*Given data*.
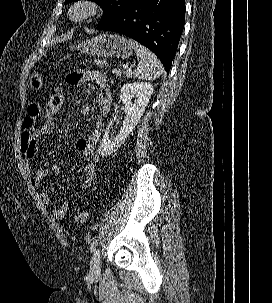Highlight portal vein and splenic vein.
<instances>
[{"instance_id":"18ae733b","label":"portal vein and splenic vein","mask_w":272,"mask_h":303,"mask_svg":"<svg viewBox=\"0 0 272 303\" xmlns=\"http://www.w3.org/2000/svg\"><path fill=\"white\" fill-rule=\"evenodd\" d=\"M124 69H128V64L123 65Z\"/></svg>"}]
</instances>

*What this task involves*.
All lines of the listing must be given again exactly, excluding the pictures.

*Output below*.
Highlight portal vein and splenic vein.
<instances>
[{"instance_id":"18ae733b","label":"portal vein and splenic vein","mask_w":272,"mask_h":303,"mask_svg":"<svg viewBox=\"0 0 272 303\" xmlns=\"http://www.w3.org/2000/svg\"><path fill=\"white\" fill-rule=\"evenodd\" d=\"M124 69H128V64L123 65Z\"/></svg>"}]
</instances>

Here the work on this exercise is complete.